_Directions for this task_.
Exact copy, no pictures: reproduce every record below as it stands.

_Data extracts_.
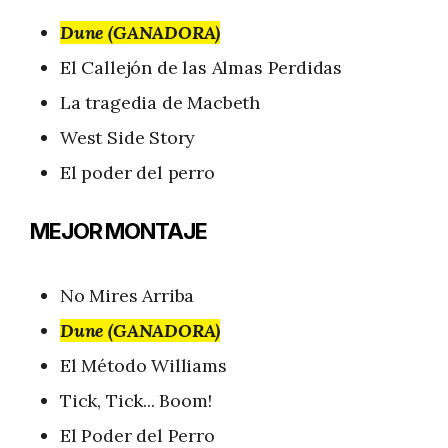
Dune (GANADORA)
El Callejón de las Almas Perdidas
La tragedia de Macbeth
West Side Story
El poder del perro
MEJOR MONTAJE
No Mires Arriba
Dune (GANADORA)
El Método Williams
Tick, Tick... Boom!
El Poder del Perro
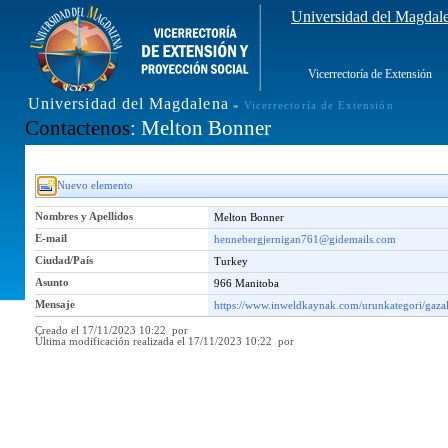
Universidad del Magdal
Vicerrectoría de Extensión
Universidad del Magdalena
»
Vicerrectoría de Extensión
Contactenos
: Melton Bonner
Nuevo elemento
Nombres y Apellidos
Melton Bonner
E-mail
hennebergjernigan761@gidemails.com
Ciudad/País
Turkey
Asunto
966 Manitoba
Mensaje
https://www.inweldkaynak.com/urunkategori/gazalt
Creado el 17/11/2023 10:22 por
Última modificación realizada el 17/11/2023 10:22 por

_Written response_.
Dune (GANADORA)
El Callejón de las Almas Perdidas
La tragedia de Macbeth
West Side Story
El poder del perro
MEJOR MONTAJE
No Mires Arriba
Dune (GANADORA)
El Método Williams
Tick, Tick... Boom!
El Poder del Perro
Universidad del Magdal
Vicerrectoría de Extensión
Universidad del Magdalena
»
Vicerrectoría de Extensión
Contactenos
: Melton Bonner
Nuevo elemento
Nombres y Apellidos
Melton Bonner
E-mail
hennebergjernigan761@gidemails.com
Ciudad/País
Turkey
Asunto
966 Manitoba
Mensaje
https://www.inweldkaynak.com/urunkategori/gazalt
Creado el 17/11/2023 10:22 por
Última modificación realizada el 17/11/2023 10:22 por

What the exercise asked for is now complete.